France, qu’as-tu fait de ton école ? titre Marianne (1) qui consacre un dossier de 40 pages à ce sujet, un des dossiers prioritaires dans l’esprit des français, et plus encore dans nos associations familiales.
Cet hebdomadaire abandonne cette fois l’ensemble des préjugés que cristallise ce sujet vital pour l’avenir de notre société. Au fil des études

de fond aussi bien qu’à travers des états des lieux d’établissements aussi variés que des collège de ZEP, des lycées très sélectifs ou des collèges professionnels, ce dossier passe en revue les différents tabous ou sujets disputés et qui fâchent .

Au premier rang de ceux-ci, le trop fameux collège unique, créé sous Giscard en 1975, devait soi-disant assurer « l’égalité des chances ». Au bout de 35 ans, on constate que l’effet est exactement inverse : Un enfant des classes populaires a infiniment moins de chances aujourd’hui qu’au milieu du siècle dernier d’accéder aux grandes écoles ou d’achever des études supérieures écrit Bernard Guetta soulignant son corollaire : la fuite toujours plus grande de parents du public vers le privé et la prospérité des officines de soutien scolaire.
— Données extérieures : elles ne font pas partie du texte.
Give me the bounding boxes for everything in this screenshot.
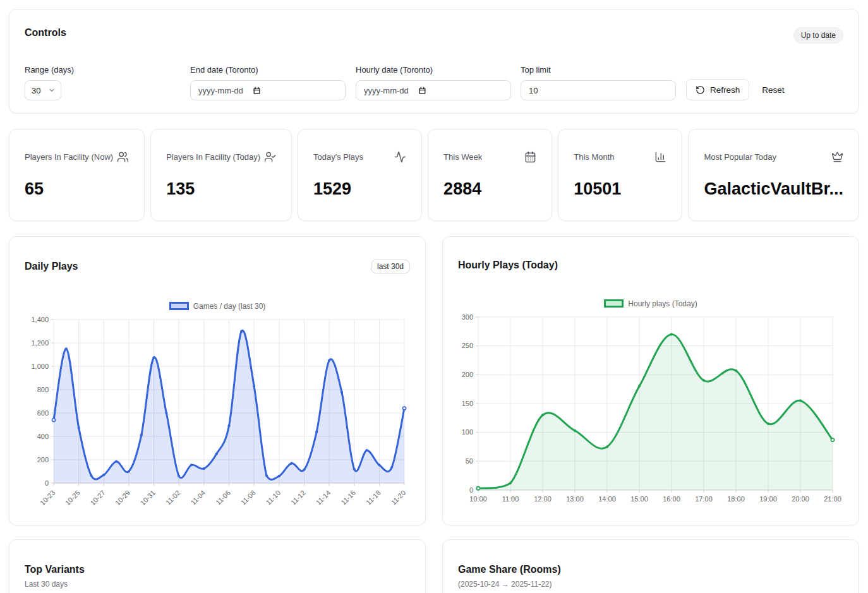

Mélange de volontarisme et de lâcheté, -c’est toujours Bernard Guetta qui parle- d’hypocrisie et de générosité, on a fait comme si tous les enfants étaient égaux parce qu’ils devraient l’être.[…] un « collège unique » qui ne corrige pas l’inégalité, mais l’accentue et fait baisser, et non pas monter, le niveau général.

 

Le pédagogisme aussi est vivement pris à parti dans presque tous les articles : Le pédagogisme –la promotion des méthodes constructivistes qui font de l’élève le promoteur de son propre savoir- a causé des dégâts considérables affirme Claire Mazeron, agrégée de géographie et vice-présidente du Snalc . Bernard Guetta résume ainsi ces méthodes : Il ne fallait plus élever les enfants mais les « épanouir », plus leur apprendre mais leur « apprendre à apprendre », plus s’en faire écouter mais s’en faire aimer. Il fallait « s’adapter » à eux, et ne surtout pas les adapter à une quelconque exigence sociale, fut-elle celle de la connaissance ou celle du savoir vivre ensemble.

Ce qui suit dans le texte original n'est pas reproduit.